Am 24. Mai 2017 verabschiedete die UNO-Generalversammlung die Resolution A/RES/71/288 und erklärt darin den 30. September zum Internationalen Übersetzertag. In dieser Resolution wird die Bedeutung professioneller Übersetzungen in den folgenden vier Bereichen anerkannt:

  • Vernetzung von Nationen
  • Friedensförderung
  • gegenseitiges Verständnis
  • gesellschaftliche Entwicklung

Klingt groß, ist es auch
 
Der Kern dieser vier großen Themen ist Kommunikation. Übersetzer*innen sorgen meistens als winziges Rädchen in einer großen Maschinerie dafür, dass diese Kommunikation überhaupt erst möglich ist. Denn man kann schließlich nur erfolgreich miteinander kommunizieren, wenn das Gesendete vom Empfangenden auch richtig verstanden wird. Dabei geht es nicht nur um die Übersetzung der einzelnen Worte in die andere Sprache, sondern auch um die Übertragung des kulturellen Kontexts.
 
Daher ist es wichtig, dass die Arbeit von Übersetzer*innen, insbesondere an solchen Tagen, für die Welt sichtbar gemacht wird.
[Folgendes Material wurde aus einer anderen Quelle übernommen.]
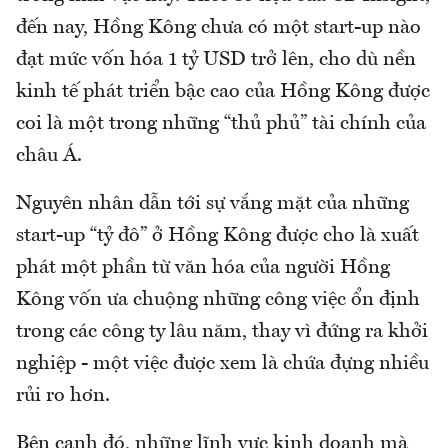
đến nay, Hồng Kông chưa có một start-up nào
đạt mức vốn hóa 1 tỷ USD trở lên, cho dù nền
kinh tế phát triển bậc cao của Hồng Kông được
coi là một trong những “thủ phủ” tài chính của
châu Á.
Nguyên nhân dẫn tới sự vắng mặt của những
start-up “tỷ đô” ở Hồng Kông được cho là xuất
phát một phần từ văn hóa của người Hồng
Kông vốn ưa chuộng những công việc ổn định
trong các công ty lâu năm, thay vì đứng ra khởi
nghiệp - một việc được xem là chứa đựng nhiều
rủi ro hơn.
Bên cạnh đó, những lĩnh vực kinh doanh mà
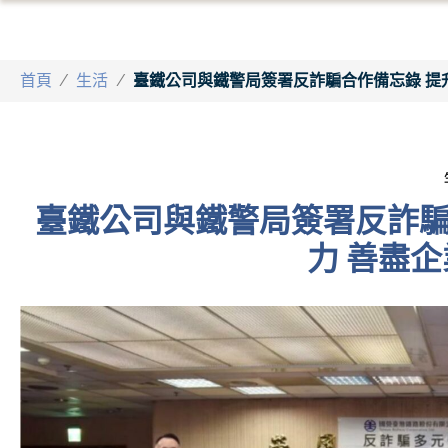
首頁
/
生活
/
臺鐵公司與鐵警局簽署反詐騙合作備忘錄 提
臺鐵公司與鐵警局簽署反詐騙
力 善盡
Die Berufsverbände für Übersetzer*innen, wie zum Beispiel der BDÜ (Bundesverband der Dolmetscher und Übersetzer), initiieren häufig besondere öffentlichkeitswirksame Aktionen oder Veranstaltungen.
 
Der internationale Übersetzertag sorgt unter Einzelübersetzer*innen, die oftmals alleine im stillen Kämmerlein arbeiten, für so etwas wie ein Zusammengehörigkeitsgefühl. Gleichzeitig bietet dieser Tag eine Plattform, die Anliegen von Übersetzer*innen und Dolmetscher*innen in die Öffentlichkeit zu tragen.